El proceso de Roberto Lanza. Ronaldo Menéndez. Editorial AdN. Alianza de Novelas
El proceso de Roberto Lanza es una novela seria. Seria en el sentido de que no hay humor, que ha sido uno de los ingredientes sustanciales de la obra de Ronaldo Menéndez. En la novela, desde el principio entramos en el clima de lo que se denomina «lo kafkiano». El proceso del título es en efecto un coqueteo con Kafka. Y ese es el orden en el que entra Roberto Lanza, la condición de que la culpa precede al delito. No es necesario haber hecho nada para sentir el peso de la culpabilidad con toda su gravedad.
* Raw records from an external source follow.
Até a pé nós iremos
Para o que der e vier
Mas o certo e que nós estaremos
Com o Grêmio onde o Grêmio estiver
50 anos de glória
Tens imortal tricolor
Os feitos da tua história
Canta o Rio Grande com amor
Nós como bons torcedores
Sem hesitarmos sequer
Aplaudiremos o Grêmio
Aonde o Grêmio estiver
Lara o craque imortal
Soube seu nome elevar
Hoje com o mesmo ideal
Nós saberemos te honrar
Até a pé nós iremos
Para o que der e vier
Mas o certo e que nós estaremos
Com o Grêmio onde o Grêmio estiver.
Estamos ante un thriller psicológico con altas dosis de crítica social, una tensión narrativa que atrapa al lector y una trama en la que cualquiera que sea padre se sentirá identificado no solo con la verosimilitud de lo que sucede sino con la posibilidad de que le ocurra a él.
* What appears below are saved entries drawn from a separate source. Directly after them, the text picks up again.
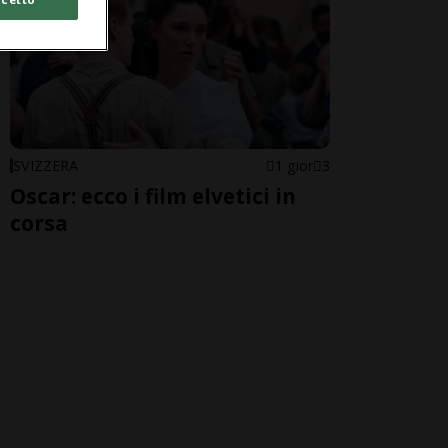
SVIZZERA
1 gior
3
Oscar: ecco i film elvetici in
corsa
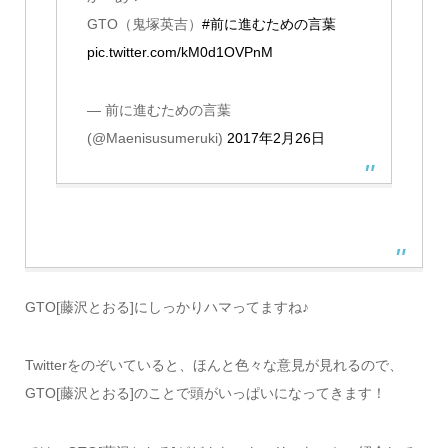
GTO（鬼塚英吉）
#前に進むための言葉
pic.twitter.com/kM0d1OVPnM
— 前に進むための言葉
(@Maenisusumeruki)
2017年2月26日
GTO[藤沢とおる]にしっかりハマってますね♪
Twitterをのぞいていると、ほんと色々な意見が見れるので、
GTO[藤沢とおる]のことで頭がいっぱいになってきます！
El proceso de Roberto Lanza narra la historia de un padre que una tarde va a buscar a su hijo, Liam, al colegio. Una profesora le pide explicaciones. Algo que el niño ha dicho despierta una sospecha de pedofilia. La paternidad se convierte en infierno a través de una espiral en la que Lanza pierde pronto el control de los acontecimientos. Toda su vida, sus actos, sus comentarios, los contenidos de su ordenador, son interpretados en función de esa posibilidad. La anécdota del niño se convierte en un sumario.
Menéndez nos mete en el alma del protagonista cuando todo se rompe. Lo hace con una prosa precisa, eficaz. Con esa herramienta nos transmite durante toda la novela la fría sensación de intemperie que siente el hombre acusado: «Roberto siente en ese instante que su hogar se quiebra, como si un bárbaro a caballo hubiese descargado el peso de un hacha enorme sobre la pared frontal de su casa. Todo quedaba expuesto. Ahora podía entrar la borrasca que quizá estaba anunciando la mujer del tiempo. Los dos feísimos perros del vecino de arriba. Y hasta el inspector que venía de tarde en tarde a mirar los contadores del agua podía pasar sin necesidad de llamar a la puerta ni dedicarle un saludo».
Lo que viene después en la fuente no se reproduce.